Let’s say you open a new chat with ai and say tell me a story.
The ai responds with a story. You then ask it to continue the story.
This entire chat history is continuously resent to the ai to run through as if it all one text file. Your system prompt (typically “you are a helpful agent….”) and all other “context” given to the ai. So as your conversation gets longer you use more and more context until you start a new chat. Because the entire context is processed at once as if it all was a new chat, it gets slower and slower as the context fills up.
Gemini context window can hold 1M tokens , compared to most models that have 128k-200k this is huge, roughly 2.500 pages of text. This is a key demand of something like a d&d campaign that goes on for a very long period of time. You can’t restart a new chat and continue the adventure without feeding it the previous parts of the story. This is the main limitation of ai for story development, gaming, and things like movie writing.
That helps tremendously. Thanks. I get it now. It has to read what it already wrote before it can write the next thing. It doesn't just remember what it wrote earlier and adds to it. So by the end of your session, it was reading everything it had written since the start before it could take the next action.
Yes. The entire context gets pushed through the neural network every time you respond.
There are some tricks that can be done to compress the context when it starts filling up the window while retaining much of the meaning.

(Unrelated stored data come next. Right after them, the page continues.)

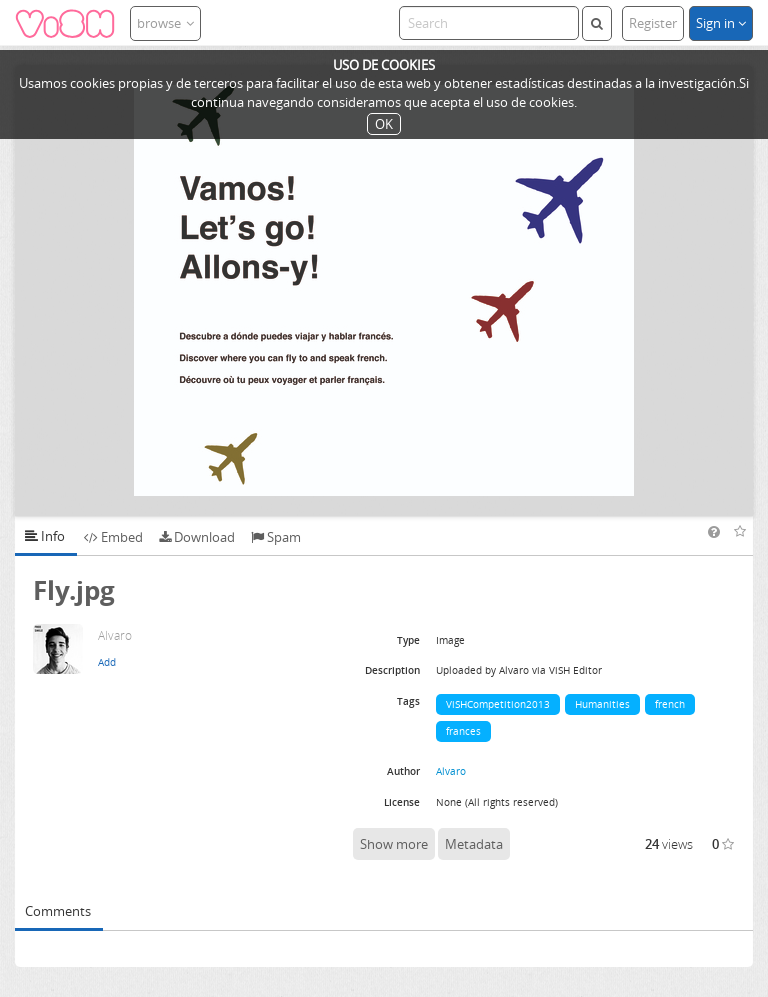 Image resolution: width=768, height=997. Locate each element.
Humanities (602, 704)
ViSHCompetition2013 (498, 704)
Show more (394, 844)
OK (384, 124)
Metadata (474, 844)
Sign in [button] (721, 23)
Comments (58, 911)
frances (463, 731)
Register (653, 23)
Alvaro (451, 771)
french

Think of it like summarizing the previous conversation so you start a new chat session while keeping most of the information but with much more context window available to use.
As you fill the context window it gets slower and slower to respond and for public services like ChatGPT you blow through your quotas really fast. You might only type in line to ask the ai another question but the pages and pages of the chat keep getting reprocessed. This is a major limitation with story telling and programming.